• _RECORDS TO USE_:
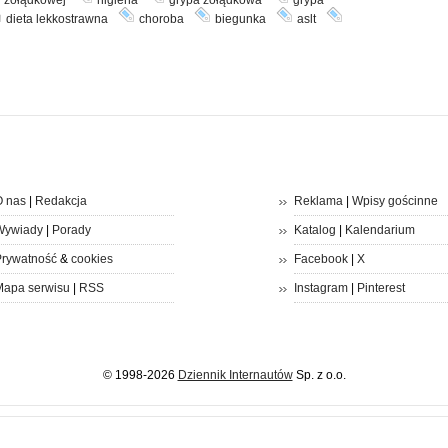
dieta lekkostrawna
choroba
biegunka
aslt
 nas
|
Redakcja
Reklama
|
Wpisy gościnne
Wywiady
|
Porady
Katalog
|
Kalendarium
rywatność
&
cookies
Facebook
|
X
apa serwisu
|
RSS
Instagram
|
Pinterest
© 1998-2026
Dziennik Internautów
Sp. z o.o.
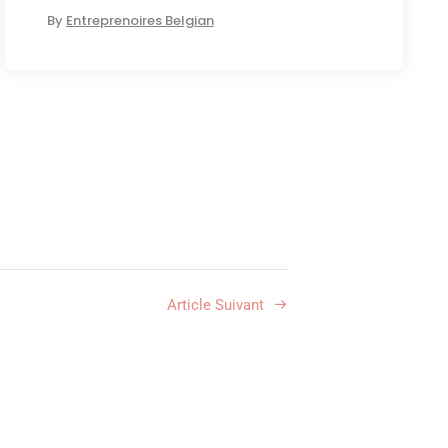
By
Entreprenoires Belgian
Article Suivant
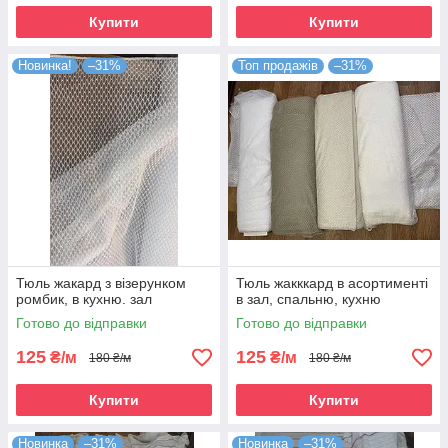
Купити
Купити
Новинка!
–31%
Топ продажів
–31%
Тюль жакард з візерунком
Тюль жакккард в асортименті
ромбик, в кухню. зал
в зал, спальню, кухню
Готово до відправки
Готово до відправки
125
125
₴/м
₴/м
180 ₴/м
180 ₴/м
Купити
Купити
Новинка
–31%
Новинка
–31%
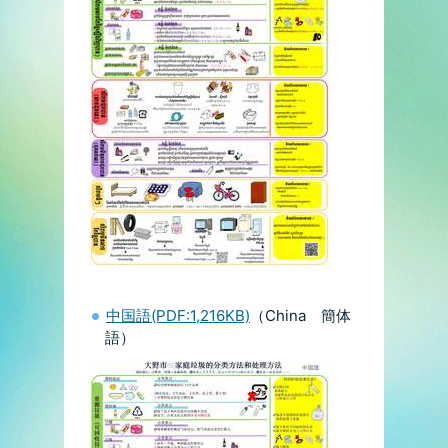
中国語(PDF:1,216KB)
（China 簡体
語）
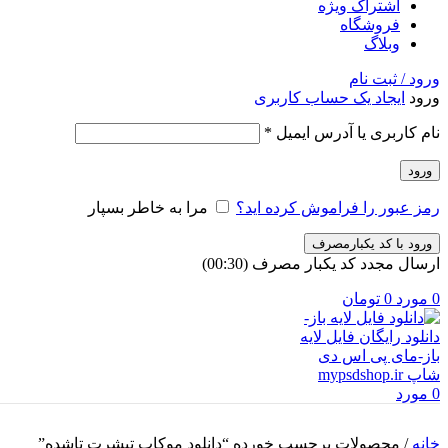
اشتراک ویژه
فروشگاه
وبلاگ
ورود / ثبت نام
ورود
ایجاد یک حساب کاربری
الزامی
نام کاربری یا آدرس ایمیل
*
ورود
رمز عبور را فراموش کرده اید؟
مرا به خاطر بسپار
ورود با کد یکبارمصرف
ارسال مجدد کد یکبار مصرف
(00:
30
)
0
مورد
0
تومان
0
مورد
خانه
/
محصولات برچسب خورده “دانلود موکاپ تیشرت تاشده”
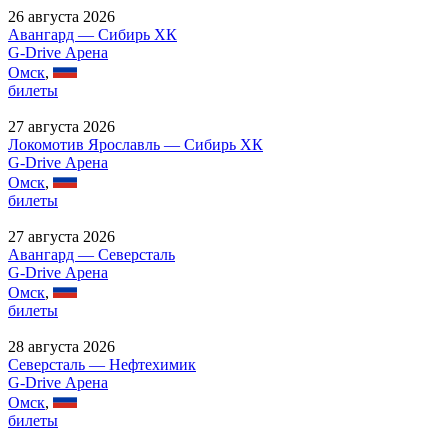
26 августа 2026
Авангард — Сибирь ХК
G-Drive Арена
Омск
,
билеты
27 августа 2026
Локомотив Ярославль — Сибирь ХК
G-Drive Арена
Омск
,
билеты
27 августа 2026
Авангард — Северсталь
G-Drive Арена
Омск
,
билеты
28 августа 2026
Северсталь — Нефтехимик
G-Drive Арена
Омск
,
билеты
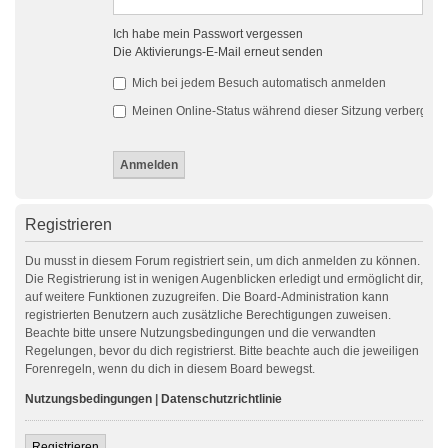
Ich habe mein Passwort vergessen
Die Aktivierungs-E-Mail erneut senden
Mich bei jedem Besuch automatisch anmelden
Meinen Online-Status während dieser Sitzung verbergen
Registrieren
Du musst in diesem Forum registriert sein, um dich anmelden zu können.
Die Registrierung ist in wenigen Augenblicken erledigt und ermöglicht dir,
auf weitere Funktionen zuzugreifen. Die Board-Administration kann
registrierten Benutzern auch zusätzliche Berechtigungen zuweisen.
Beachte bitte unsere Nutzungsbedingungen und die verwandten
Regelungen, bevor du dich registrierst. Bitte beachte auch die jeweiligen
Forenregeln, wenn du dich in diesem Board bewegst.
Nutzungsbedingungen
|
Datenschutzrichtlinie
Registrieren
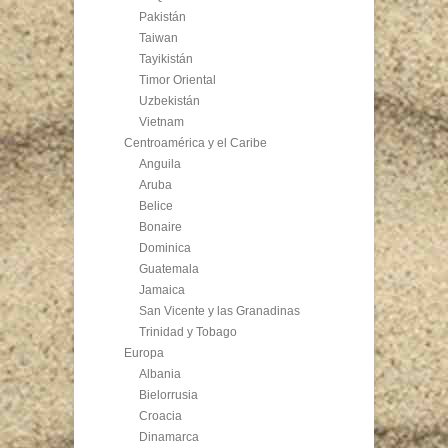
Pakistán
Taiwan
Tayikistán
Timor Oriental
Uzbekistán
Vietnam
Centroamérica y el Caribe
Anguila
Aruba
Belice
Bonaire
Dominica
Guatemala
Jamaica
San Vicente y las Granadinas
Trinidad y Tobago
Europa
Albania
Bielorrusia
Croacia
Dinamarca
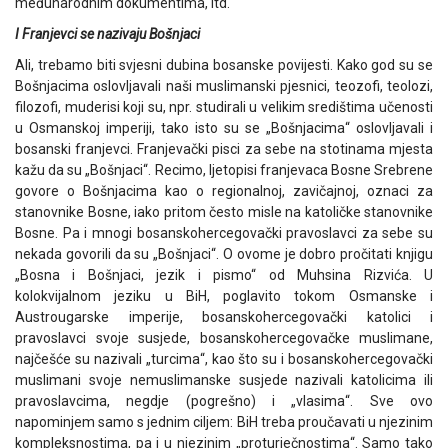
međunarodnim dokumentima, itd.
I Franjevci se nazivaju Bošnjaci
Ali, trebamo biti svjesni dubina bosanske povijesti. Kako god su se
Bošnjacima oslovljavali naši muslimanski pjesnici, teozofi, teolozi,
filozofi, muderisi koji su, npr. studirali u velikim središtima učenosti
u Osmanskoj imperiji, tako isto su se „Bošnjacima“ oslovljavali i
bosanski franjevci. Franjevački pisci za sebe na stotinama mjesta
kažu da su „Bošnjaci“. Recimo, ljetopisi franjevaca Bosne Srebrene
govore o Bošnjacima kao o regionalnoj, zavičajnoj, oznaci za
stanovnike Bosne, iako pritom često misle na katoličke stanovnike
Bosne. Pa i mnogi bosanskohercegovački pravoslavci za sebe su
nekada govorili da su „Bošnjaci“. O ovome je dobro pročitati knjigu
„Bosna i Bošnjaci, jezik i pismo“ od Muhsina Rizvića. U
kolokvijalnom jeziku u BiH, poglavito tokom Osmanske i
Austrougarske imperije, bosanskohercegovački katolici i
pravoslavci svoje susjede, bosanskohercegovačke muslimane,
najčešće su nazivali „turcima“, kao što su i bosanskohercegovački
muslimani svoje nemuslimanske susjede nazivali katolicima ili
pravoslavcima, negdje (pogrešno) i „vlasima“. Sve ovo
napominjem samo s jednim ciljem: BiH treba proučavati u njezinim
kompleksnostima, pa i u njezinim „proturječnostima“. Samo tako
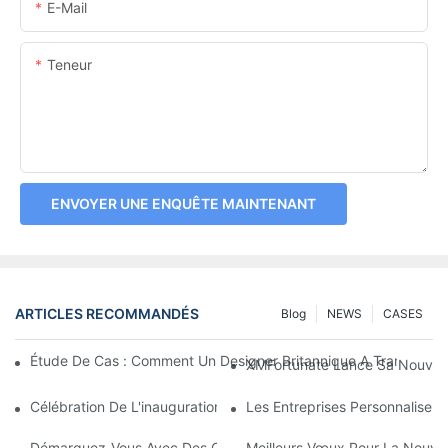
E-Mail
Teneur
ENVOYER UNE ENQUÊTE MAINTENANT
ARTICLES RECOMMANDÉS
Blog
NEWS
CASES
Étude De Cas : Comment Un Designer Britannique A Transform
XMFortunate Lance Sa Nouvelle 
Célébration De L'inauguration À L'occasion Du Nouvel An Chino
Les Entreprises Personnalisen
Démarquez-Vous Avec Des Couvre-Chefs Personnalisés
Meilleurs Vœux Pour La Nouvell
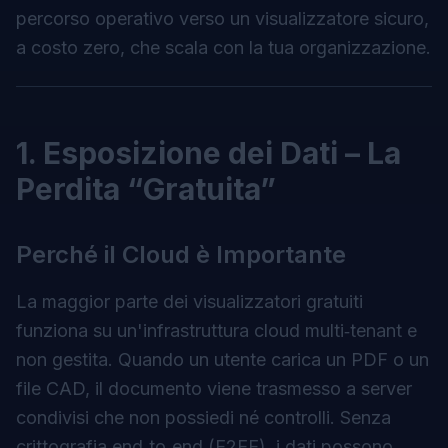
percorso operativo verso un visualizzatore sicuro,
a costo zero, che scala con la tua organizzazione.
1. Esposizione dei Dati – La
Perdita “Gratuita”
Perché il Cloud è Importante
La maggior parte dei visualizzatori gratuiti
funziona su un'infrastruttura cloud multi‑tenant e
non gestita. Quando un utente carica un PDF o un
file CAD, il documento viene trasmesso a server
condivisi che non possiedi né controlli. Senza
crittografia end‑to‑end (E2EE), i dati possono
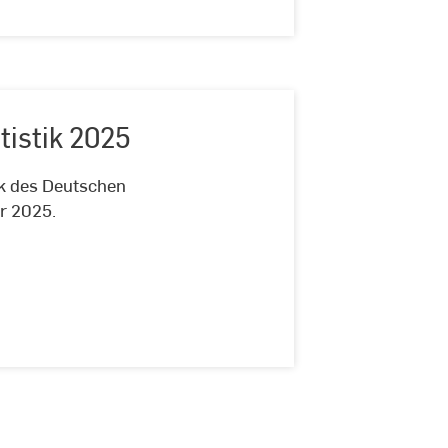
istik 2025
k des Deutschen
r 2025.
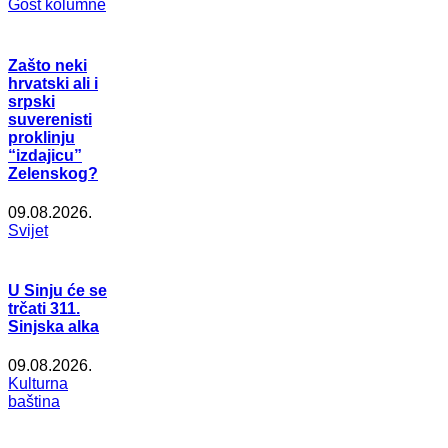
Gost kolumne
Zašto neki
hrvatski ali i
srpski
suverenisti
proklinju
“izdajicu”
Zelenskog?
09.08.2026.
Svijet
U Sinju će se
trčati 311.
Sinjska alka
09.08.2026.
Kulturna
baština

• _EXERCISE INSTRUCTIONS_: Check each line of the listing above. Copy the ones with the word "nazivali".

• _SOLUTION TO THIS EXERCISE_:
najčešće su nazivali „turcima“, kao što su i bosanskohercegovački
muslimani svoje nemuslimanske susjede nazivali katolicima ili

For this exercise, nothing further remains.